Alibaba is a bona fide conglomerate. It has so many moving parts and business lines that putting a price on the stock is difficult. Seriously, its fingers are in everything from mobile payments to cloud computing—that’s one reason analysts misprice the stock.

I don’t care how sophisticated the model is, there is no way you can come up with a concrete target for this kind of company. All you can do is figure out whether or not the price will go up.

BABA_1year

Chart courtesy of StockCharts.com

From that perspective, BABA stock is a no-brainer. The share price is almost guaranteed to rise dramatically over the next few years, in part because China’s median wealth is skyrocketing.

The country has twice as many online users as the United States, which translates to twice as many shoppers, twice as many founders, twice as many everything.

You can see evidence of these trends in Alibaba’s forward guidance. The revenue increases that Wu predicted won’t fall from the sky. They will manifest from irrevocable shifts in the Chinese economy.
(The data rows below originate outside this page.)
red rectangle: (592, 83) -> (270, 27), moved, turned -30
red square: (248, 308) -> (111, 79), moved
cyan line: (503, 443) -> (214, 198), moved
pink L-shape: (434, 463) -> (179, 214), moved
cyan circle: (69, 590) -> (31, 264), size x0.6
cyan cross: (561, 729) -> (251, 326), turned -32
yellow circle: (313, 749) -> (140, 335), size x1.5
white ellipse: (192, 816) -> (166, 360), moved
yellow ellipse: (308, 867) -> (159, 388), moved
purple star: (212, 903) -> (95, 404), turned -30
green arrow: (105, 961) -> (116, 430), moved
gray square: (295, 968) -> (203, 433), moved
It is a serendipitous situation for any tech giant, although some of them would undoubtedly mismanage the expansion effort if they were in a similar position (I’m looking at you, Yahoo! Inc. (NASDAQ:YHOO)).

A skilled hand is needed to make the right investments, one with pure mastery of business models and macros. Regular CEOs, clever though they might be, would do better to funnel their profits back to shareholders. Dividends and share buybacks will do just fine for them.
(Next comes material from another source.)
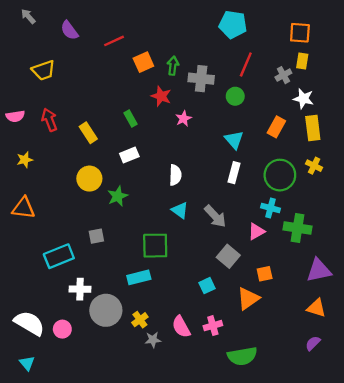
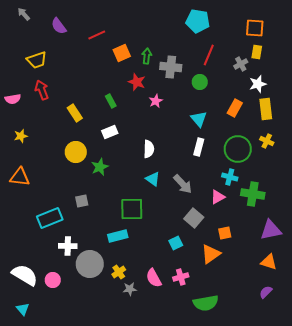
white star: (303, 99) -> (258, 84), turned -30
red arrow: (49, 120) -> (42, 90), moved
But top-tier founder/CEOs should expand through investment. It yields enormous returns when properly executed. For instance, AMZN stock more than doubled in the last two years despite being classified as a “mega-cap stock.”

That’s because Jeff Bezos knows his business. Jack Ma and Alibaba are basically a mirror image, but in China. So why wouldn’t you be bullish on BABA stock, especially since it is underrated?